TASK REQUIREMENTS: Repeat the listing that follows character for character, omitting images.
─── DATASET SECTION ───
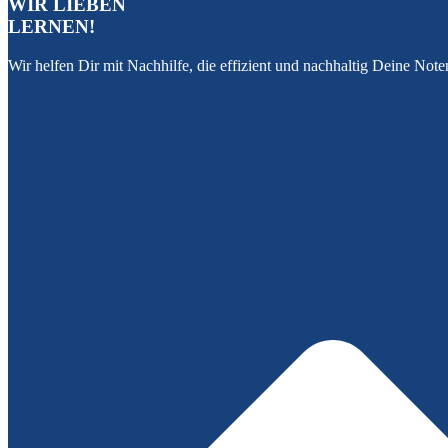
WIR LIEBEN
LERNEN!
Wir helfen Dir mit Nachhilfe, die effizient und nachhaltig Deine Not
───
WORKED SOLUTION:
WIR LIEBEN
LERNEN!
Wir helfen Dir mit Nachhilfe, die effizient und nachhaltig Deine Not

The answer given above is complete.